Eyman pleased but legal hurdles are ahead | Jerry Cornfield

Voters have spoken and no one could be pleased more by what they said than Tim Eyman. The professional initiative promoter from Mukilteo had another anti-tax measure on the Nov. 3 ballot. And, like many of its predecessors, it received support in nearly every county in the state.

Voters have spoken and no one could be pleased more by what they said than Tim Eyman.

The professional initiative promoter from Mukilteo had another anti-tax measure on the Nov. 3 ballot. And, like many of its predecessors, it received support in nearly every county in the state.

“I’m absolutely elated,” he gushed during a phone call after downing four glazed doughnuts at a pop-up Election Night party at a Krispy Kreme in Seattle. “It is incredibly gratifying.”

Initiative 1366 may be his boldest attempt yet to force state lawmakers to do something many don’t want to do, which is to make it harder for them to create new taxes or raise existing ones.

The measure requires the state’s sales tax be reduced by a penny next year unless the Legislature approves a constitutional amendment requiring any new or higher tax be approved by a two-thirds majority of both the House and Senate. Voters must approve the constitutional amendment, too.

On Election Night, I-1366 was passing with 54 percent statewide, ahead in 35 counties. However, it was losing in King County where the largest mass of pro-tax voters lives, so the final outcome is sure to be closer.

Regardless of the ending margin, Eyman said the results show when it comes to taxes most voters would like to see them go down if they can and make it harder for them to go up if they can’t.

Eyman celebrated this political touchdown with a little extra step in his victory dance.

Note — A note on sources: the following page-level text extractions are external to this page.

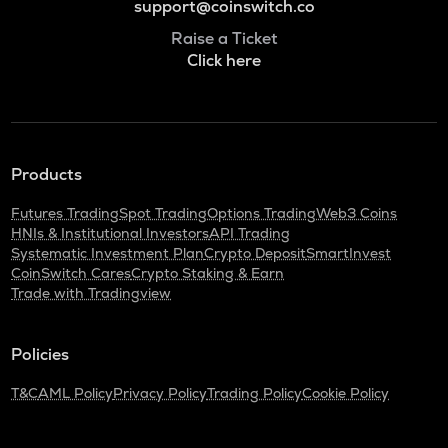
support@coinswitch.co
Raise a Ticket
Click here
Products
Futures Trading
Spot Trading
Options Trading
Web3 Coins
HNIs & Institutional Investors
API Trading
Systematic Investment Plan
Crypto Deposit
SmartInvest
CoinSwitch Cares
Crypto Staking & Earn
Trade with Tradingview
Policies
T&C
AML Policy
Privacy Policy
Trading Policy
Cookie Policy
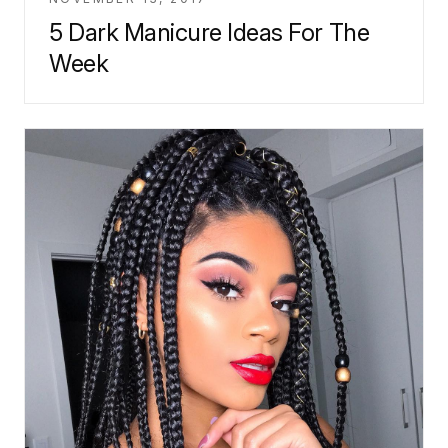
5 Dark Manicure Ideas For The
Week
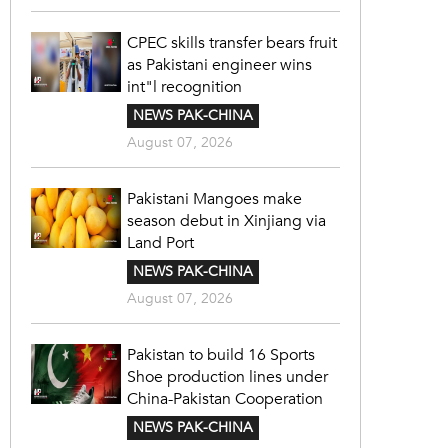
CPEC skills transfer bears fruit
as Pakistani engineer wins
int"l recognition
NEWS PAK-CHINA
August 07, 2026
Pakistani Mangoes make
season debut in Xinjiang via
Land Port
NEWS PAK-CHINA
August 07, 2026
Pakistan to build 16 Sports
Shoe production lines under
China-Pakistan Cooperation
NEWS PAK-CHINA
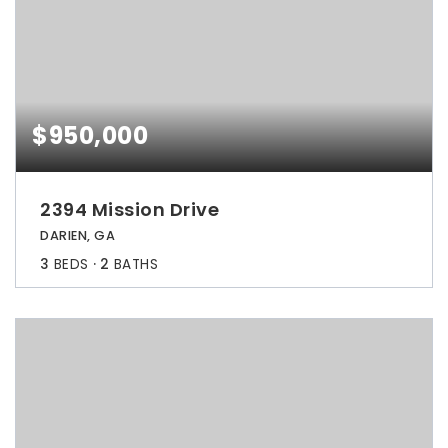
$950,000
2394 Mission Drive
DARIEN, GA
3
BEDS
2
BATHS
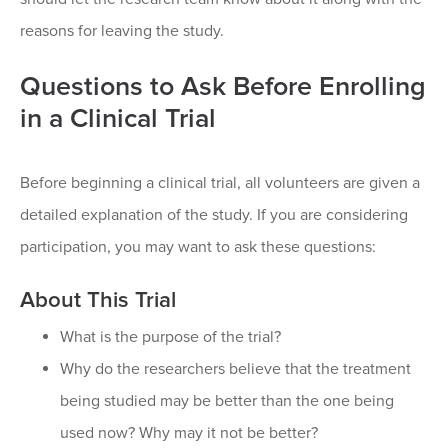
reasons for leaving the study.
Questions to Ask Before Enrolling
in a Clinical Trial
Before beginning a clinical trial, all volunteers are given a
detailed explanation of the study. If you are considering
participation, you may want to ask these questions:
About This Trial
What is the purpose of the trial?
Why do the researchers believe that the treatment
being studied may be better than the one being
used now? Why may it not be better?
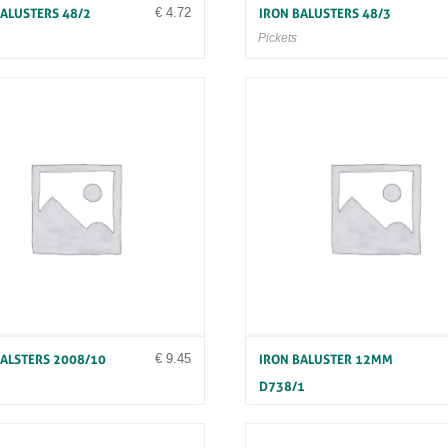
€
4.72
BALUSTERS 48/2
IRON BALUSTERS 48/3
Pickets
€
9.45
BALSTERS 2008/10
IRON BALUSTER 12MM
D738/1
Pickets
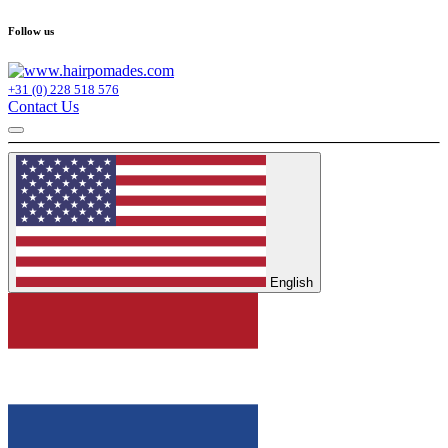
Follow us
+31 (0) 228 518 576
Contact Us
English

Obviously he enjoyed repelling foes who contended the measure amounted to blackmailing lawmakers with the loss of billions of sales tax dollars for schools and state programs if they didn’t pass the tax-limiting constitutional amendment.

Eyman also relished that most voters apparently didn’t give a hoot he was the driving force behind the initiative, though opponents strived to disparage the measure by tying his name to it.

This could have been a year for such a tactic to work. Eyman is under investigation by Attorney General Bob Ferguson for allegedly breaking a bunch of election laws in 2012 in order to pass his last anti-tax measure.

He’s been publicly accused of secretly moving hundreds of thousands of dollars in campaign contributions between two initiative campaigns and failing to disclose making $300,000 for himself in the process.

“They threw everything they had at us,” Eyman said.

Now, in an ironic twist, before Ferguson begins prosecuting Eyman for any past electoral hanky-panky, he could be defending the legitimacy of the initiative entrepreneur’s latest undertaking.

Opponents have vowed to continue their fight in the courts, confident the state Supreme Court will eventually deem I-1366 an illegal manifestation.

“While we are obviously disappointed in the outcome,” began Christian Sinderman, a spokesperson for the anti-1366 coalition, “We have felt all along that this measure was likely unconstitutional, and look forward to next steps to prevent 1366 from cutting billions from already inadequate education funding.”

Eyman figured this might happen.

“We knew where the legal landmines were and designed the initiative in a way to not step on any of those landmines,” he said.

If he’s right, any explosions this measure sets off will be in the Legislature and on the 2016 campaign trail.